Maybe I have to consider about changing my blog's name from "Soliton" into "The True Narcissist" or just jimply "Narcissistique" since I am very, very narcissistic.

Actually, I've been in a very bad mood these past few days. Not because of PMS, I got my periode already. But due to exhaustion, both physhical and mental exhaustion.

The final exams are getting nearer and I'm far from ready. There's this subject called "Image of China" sounds cool, ne? What's Image of China's all about? Basically, it's Chinese geography. Back in high school I'm not so bad in geography. But at this so-called Image of China... I suck! Why? The whole book is written in Hanzi (Chinese character or Kanji) and my lecturer also giving lectures in Chinese! My! How am I going to understand? Di kelas rasanya kayak jadi bebek denger gluduk. Gak ngerti apa-apaan.

Not to mention News Listenning. Yes, we have a subject dedicated solely to news listenning... and it's very difficult. Hey! I sometimes couldn't really catch Fox Chanel's John Cavuto's words... now they ask me to listen to natice Chinese speaker reading news in Chinese? Geez...

My finals starts on the 24th of this month. Erveryday I have to study all day long everyday and I can't go have fun (which usually is my stress reliever) because mom would be pissed off and even I, refuse to go out and have some fun. An E or a D is definitely not in my plan!

Study... study... study... Sigh... I end up being stressed out...Image hosted by 

Photobucket.com

But! Being a smart gal, I don't want to be miserable all the time, throwing tantrums and becomming the most irritating person of the year. That is an absolute no-no!

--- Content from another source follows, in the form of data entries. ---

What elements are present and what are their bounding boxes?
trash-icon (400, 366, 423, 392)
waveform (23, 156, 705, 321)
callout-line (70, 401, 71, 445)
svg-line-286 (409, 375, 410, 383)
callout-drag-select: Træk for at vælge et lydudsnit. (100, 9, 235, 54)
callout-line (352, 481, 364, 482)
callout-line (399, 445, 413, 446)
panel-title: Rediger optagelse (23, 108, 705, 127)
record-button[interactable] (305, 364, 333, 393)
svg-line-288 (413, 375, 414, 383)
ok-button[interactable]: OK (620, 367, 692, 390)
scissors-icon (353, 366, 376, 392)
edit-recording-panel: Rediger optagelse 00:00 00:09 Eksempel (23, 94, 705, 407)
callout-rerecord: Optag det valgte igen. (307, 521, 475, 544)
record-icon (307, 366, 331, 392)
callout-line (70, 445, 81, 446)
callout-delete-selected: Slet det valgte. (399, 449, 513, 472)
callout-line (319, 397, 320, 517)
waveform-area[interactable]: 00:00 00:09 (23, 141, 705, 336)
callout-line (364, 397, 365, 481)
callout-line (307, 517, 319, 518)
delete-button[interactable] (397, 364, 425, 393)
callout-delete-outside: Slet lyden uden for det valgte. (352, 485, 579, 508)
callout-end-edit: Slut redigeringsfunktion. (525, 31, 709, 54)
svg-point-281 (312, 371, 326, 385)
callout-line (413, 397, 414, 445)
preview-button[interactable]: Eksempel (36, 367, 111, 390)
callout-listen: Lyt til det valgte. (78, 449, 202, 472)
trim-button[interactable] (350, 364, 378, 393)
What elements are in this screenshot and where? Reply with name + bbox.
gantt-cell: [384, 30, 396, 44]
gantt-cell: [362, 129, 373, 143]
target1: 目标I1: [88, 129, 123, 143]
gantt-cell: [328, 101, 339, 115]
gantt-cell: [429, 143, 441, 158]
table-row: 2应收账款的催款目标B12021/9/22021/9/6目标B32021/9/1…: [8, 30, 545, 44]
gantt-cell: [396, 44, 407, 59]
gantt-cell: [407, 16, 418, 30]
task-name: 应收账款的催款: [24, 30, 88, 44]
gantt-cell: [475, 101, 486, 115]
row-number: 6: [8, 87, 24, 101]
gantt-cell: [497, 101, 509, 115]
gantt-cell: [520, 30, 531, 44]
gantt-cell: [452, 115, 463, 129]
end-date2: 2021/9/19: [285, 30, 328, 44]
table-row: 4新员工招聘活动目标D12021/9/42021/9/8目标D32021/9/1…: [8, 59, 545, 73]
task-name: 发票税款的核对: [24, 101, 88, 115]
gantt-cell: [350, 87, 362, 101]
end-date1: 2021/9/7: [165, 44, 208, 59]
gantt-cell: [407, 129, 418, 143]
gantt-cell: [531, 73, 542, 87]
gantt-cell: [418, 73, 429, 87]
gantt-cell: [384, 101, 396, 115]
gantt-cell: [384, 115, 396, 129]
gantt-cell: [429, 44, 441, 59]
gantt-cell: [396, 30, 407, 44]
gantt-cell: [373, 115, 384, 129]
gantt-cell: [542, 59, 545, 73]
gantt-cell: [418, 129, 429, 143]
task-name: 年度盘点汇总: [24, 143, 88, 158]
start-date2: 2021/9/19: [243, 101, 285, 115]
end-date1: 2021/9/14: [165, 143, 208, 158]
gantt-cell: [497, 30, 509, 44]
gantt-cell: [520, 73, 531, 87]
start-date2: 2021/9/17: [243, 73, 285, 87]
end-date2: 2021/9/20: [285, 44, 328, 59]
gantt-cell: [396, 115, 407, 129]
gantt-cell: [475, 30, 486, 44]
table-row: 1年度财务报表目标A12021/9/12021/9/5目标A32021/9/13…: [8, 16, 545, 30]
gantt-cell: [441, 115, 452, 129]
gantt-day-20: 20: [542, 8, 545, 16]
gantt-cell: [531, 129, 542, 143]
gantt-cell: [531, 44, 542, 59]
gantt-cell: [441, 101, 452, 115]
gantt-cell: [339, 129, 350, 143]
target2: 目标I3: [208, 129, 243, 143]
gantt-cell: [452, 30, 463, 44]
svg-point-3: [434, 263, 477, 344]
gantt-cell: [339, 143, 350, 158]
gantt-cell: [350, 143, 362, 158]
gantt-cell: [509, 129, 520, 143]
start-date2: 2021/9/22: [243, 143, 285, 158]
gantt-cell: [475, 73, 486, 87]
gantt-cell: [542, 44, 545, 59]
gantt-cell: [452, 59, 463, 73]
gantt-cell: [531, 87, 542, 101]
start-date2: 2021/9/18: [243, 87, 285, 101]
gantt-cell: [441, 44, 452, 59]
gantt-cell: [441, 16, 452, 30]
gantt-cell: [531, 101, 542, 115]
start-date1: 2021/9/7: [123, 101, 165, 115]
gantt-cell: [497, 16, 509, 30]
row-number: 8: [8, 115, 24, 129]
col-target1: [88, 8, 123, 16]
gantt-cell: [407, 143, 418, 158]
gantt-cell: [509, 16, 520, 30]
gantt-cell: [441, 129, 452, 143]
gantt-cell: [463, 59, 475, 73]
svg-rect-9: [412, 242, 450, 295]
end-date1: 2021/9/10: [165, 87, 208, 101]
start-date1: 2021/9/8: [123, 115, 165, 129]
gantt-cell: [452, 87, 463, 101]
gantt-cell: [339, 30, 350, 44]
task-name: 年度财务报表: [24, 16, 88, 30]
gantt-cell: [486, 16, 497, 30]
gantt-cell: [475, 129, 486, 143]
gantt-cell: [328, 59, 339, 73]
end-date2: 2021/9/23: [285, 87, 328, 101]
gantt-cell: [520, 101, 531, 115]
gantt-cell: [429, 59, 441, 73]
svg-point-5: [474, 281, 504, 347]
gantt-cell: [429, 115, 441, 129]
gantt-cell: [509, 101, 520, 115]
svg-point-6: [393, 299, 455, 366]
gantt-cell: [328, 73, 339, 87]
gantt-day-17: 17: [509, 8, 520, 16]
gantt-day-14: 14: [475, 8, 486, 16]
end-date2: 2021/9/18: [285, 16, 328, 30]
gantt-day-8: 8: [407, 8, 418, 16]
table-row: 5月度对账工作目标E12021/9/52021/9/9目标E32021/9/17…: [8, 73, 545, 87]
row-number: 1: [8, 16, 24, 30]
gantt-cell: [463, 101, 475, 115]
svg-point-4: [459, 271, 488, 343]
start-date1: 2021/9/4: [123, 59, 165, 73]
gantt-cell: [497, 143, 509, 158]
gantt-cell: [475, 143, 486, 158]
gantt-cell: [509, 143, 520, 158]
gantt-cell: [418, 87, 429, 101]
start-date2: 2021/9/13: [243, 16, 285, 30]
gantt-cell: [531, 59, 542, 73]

So I try to make myself relaxed.

You know all the things a psychologist would suggest? Like taking up sketching or painting or writing or reading... you know la.

I've tried them. I do sketch and write (well, just look at this blog, I wrote this blog) and reading also, Paulo Coelho's The Alchemist (Diva bought it for me from Sing) a very nice reading, not too light for my complex mind and not to heavy for a light reading.

None of them really works you know. Not to mention that the consume my precious time!

I would say that sketching relaxed you the most, but sketching gives me muscular ache. It's physically tiring and is very time consuming.

Now what is MY way of relieving stres? Instant, no drugs and only took seconds (okay... or minutes).

It's taking MY own photos! ^^ wakakakakaks!!!


It's fast and it relieves stress!


Ooh! My hair is messy

Too a photo then look at the good result definitely could relieves my stress. Maybe you could try it also!

If it works for you too, do send me an email or a post in my tagboard or add a comment on this entry, please tell me the effect on you!




PS. On the last post, I forgot to tell you the Panda's new resolution, yes? Well... it's to have enough sleep this year, so panda's eyes areas wouldn't be as black as now!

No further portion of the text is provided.